Each line of the data holding "klíček" should be found and copied.

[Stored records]
——

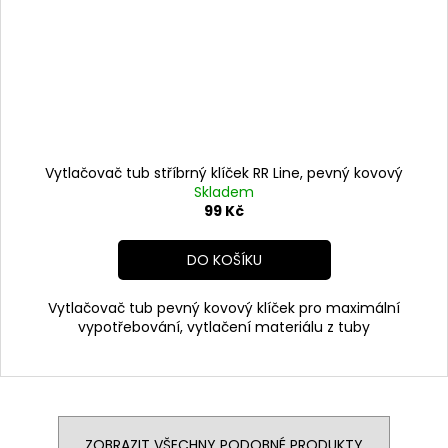
Vytlačovač tub stříbrný klíček RR Line, pevný kovový
Skladem
99 Kč
DO KOŠÍKU
Vytlačovač tub pevný kovový klíček pro maximální
vypotřebování, vytlačení materiálu z tuby
ZOBRAZIT VŠECHNY PODOBNÉ PRODUKTY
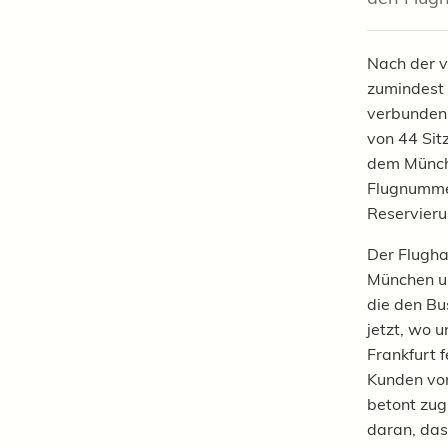
Nach der v
zumindest 
verbunden 
von 44 Sit
dem Münchn
Flugnummer
Reservier
Der Flugha
München un
die den Bu
jetzt, wo 
Frankfurt 
Kunden von
betont zug
daran, das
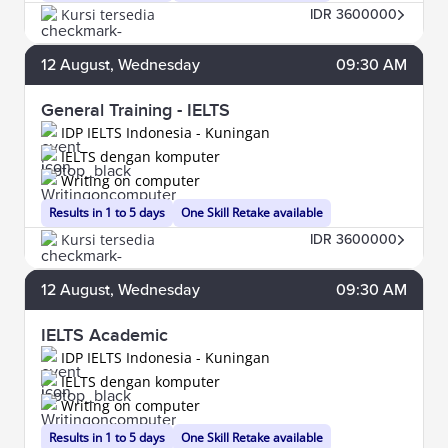
Kursi tersedia
IDR 3600000
12
August
, Wednesday
09:30 AM
General Training - IELTS
IDP IELTS Indonesia - Kuningan
IELTS dengan komputer
Writing on computer
Results in 1 to 5 days
One Skill Retake available
Kursi tersedia
IDR 3600000
12
August
, Wednesday
09:30 AM
IELTS Academic
IDP IELTS Indonesia - Kuningan
IELTS dengan komputer
Writing on computer
Results in 1 to 5 days
One Skill Retake available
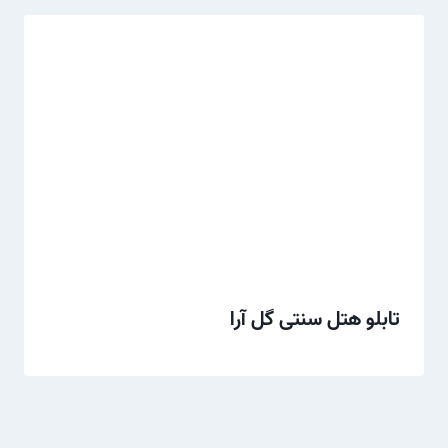
تابلو هتل سنتی گل آرا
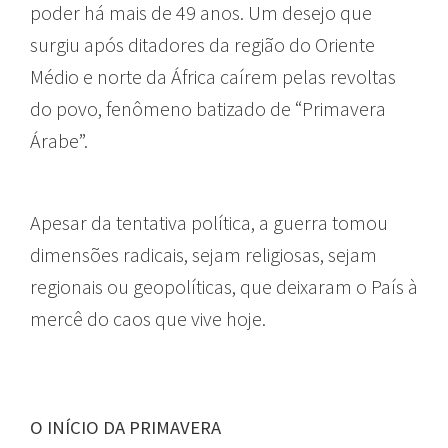
poder há mais de 49 anos. Um desejo que
surgiu após ditadores da região do Oriente
Médio e norte da África caírem pelas revoltas
do povo, fenômeno batizado de “Primavera
Árabe”.
Apesar da tentativa política, a guerra tomou
dimensões radicais, sejam religiosas, sejam
regionais ou geopolíticas, que deixaram o País à
mercê do caos que vive hoje.
O INÍCIO DA PRIMAVERA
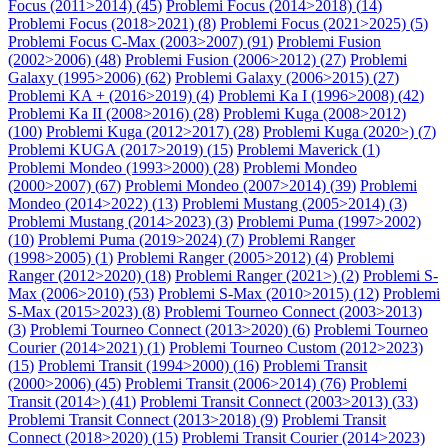
Focus (2011>2014) (
45
)
Problemi Focus (2014>2018) (
14
)
Problemi Focus (2018>2021) (
8
)
Problemi Focus (2021>2025) (
5
)
Problemi Focus C-Max (2003>2007) (
91
)
Problemi Fusion
(2002>2006) (
48
)
Problemi Fusion (2006>2012) (
27
)
Problemi
Galaxy (1995>2006) (
62
)
Problemi Galaxy (2006>2015) (
27
)
Problemi KA + (2016>2019) (
4
)
Problemi Ka I (1996>2008) (
42
)
Problemi Ka II (2008>2016) (
28
)
Problemi Kuga (2008>2012)
(
100
)
Problemi Kuga (2012>2017) (
28
)
Problemi Kuga (2020>) (
7
)
Problemi KUGA (2017>2019) (
15
)
Problemi Maverick (
1
)
Problemi Mondeo (1993>2000) (
28
)
Problemi Mondeo
(2000>2007) (
67
)
Problemi Mondeo (2007>2014) (
39
)
Problemi
Mondeo (2014>2022) (
13
)
Problemi Mustang (2005>2014) (
3
)
Problemi Mustang (2014>2023) (
3
)
Problemi Puma (1997>2002)
(
10
)
Problemi Puma (2019>2024) (
7
)
Problemi Ranger
(1998>2005) (
1
)
Problemi Ranger (2005>2012) (
4
)
Problemi
Ranger (2012>2020) (
18
)
Problemi Ranger (2021>) (
2
)
Problemi S-
Max (2006>2010) (
53
)
Problemi S-Max (2010>2015) (
12
)
Problemi
S-Max (2015>2023) (
8
)
Problemi Tourneo Connect (2003>2013)
(
3
)
Problemi Tourneo Connect (2013>2020) (
6
)
Problemi Tourneo
Courier (2014>2021) (
1
)
Problemi Tourneo Custom (2012>2023)
(
15
)
Problemi Transit (1994>2000) (
16
)
Problemi Transit
(2000>2006) (
45
)
Problemi Transit (2006>2014) (
76
)
Problemi
Transit (2014>) (
41
)
Problemi Transit Connect (2003>2013) (
33
)
Problemi Transit Connect (2013>2018) (
9
)
Problemi Transit
Connect (2018>2020) (
15
)
Problemi Transit Courier (2014>2023)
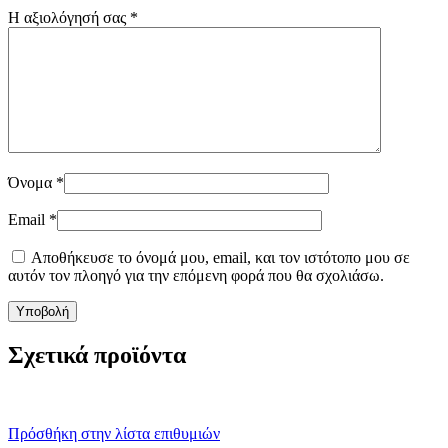
Η αξιολόγησή σας
*
Όνομα
*
Email
*
Αποθήκευσε το όνομά μου, email, και τον ιστότοπο μου σε
αυτόν τον πλοηγό για την επόμενη φορά που θα σχολιάσω.
Σχετικά προϊόντα
Πρόσθήκη στην λίστα επιθυμιών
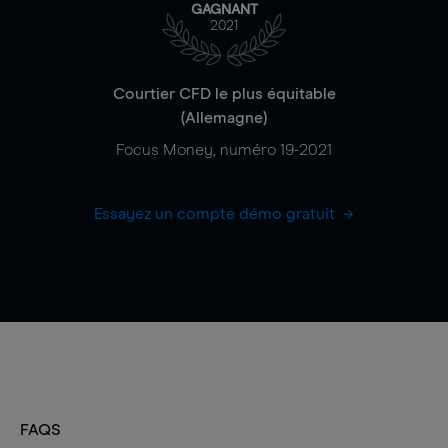
GAGNANT
2021
Courtier CFD le plus équitable
(Allemagne)
Focus Money, numéro 19-2021
Essayez un compte démo gratuit
FAQS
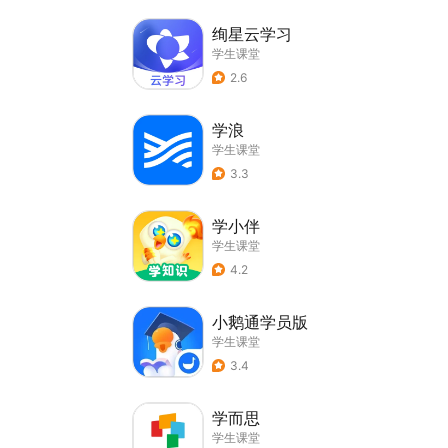
绚星云学习
学生课堂
2.6
学浪
学生课堂
3.3
学小伴
学生课堂
4.2
小鹅通学员版
学生课堂
3.4
学而思
学生课堂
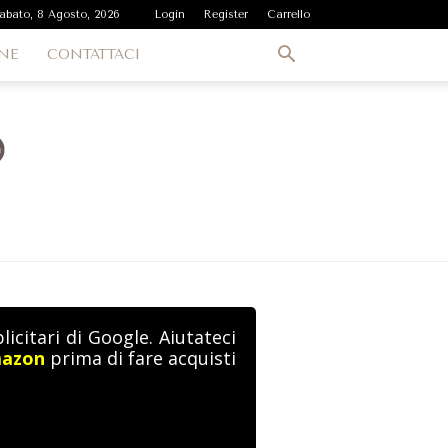
abato, 8 Agosto, 2026
Login
Register
Carrello
NE
CONTATTACI
icitari di Google. Aiutateci
mazon
prima di fare acquisti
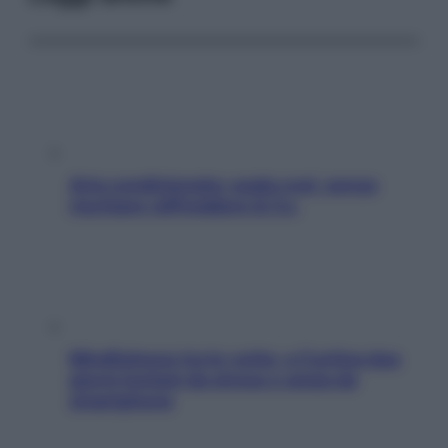
Aria condizionata: usala così, senza
rischiare raffreddore & Co.
Mindfulness tra le vette: a Cortina due
giorni lontani da stress e ansia da
smartphone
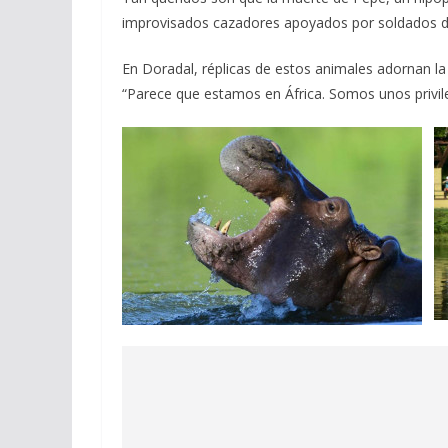
improvisados cazadores apoyados por soldados d
En Doradal, réplicas de estos animales adornan la
“Parece que estamos en África. Somos unos privi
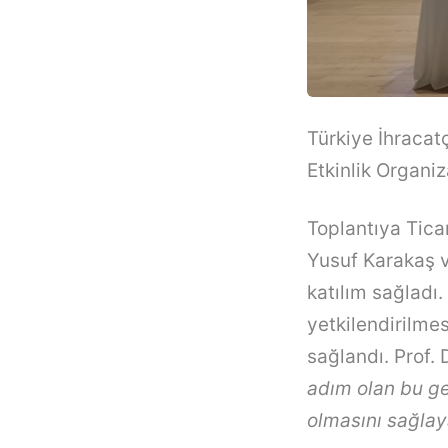
Türkiye İhracatç
Etkinlik Organiz
Toplantıya Tica
Yusuf Karakaş v
katılım sağladı.
yetkilendirilme
sağlandı. Prof.
adım olan bu ge
olmasını sağla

——

▶ **REPLY**
Vytlačovač tub stříbrný klíček RR Line, pevný kovový
Vytlačovač tub pevný kovový klíček pro maximální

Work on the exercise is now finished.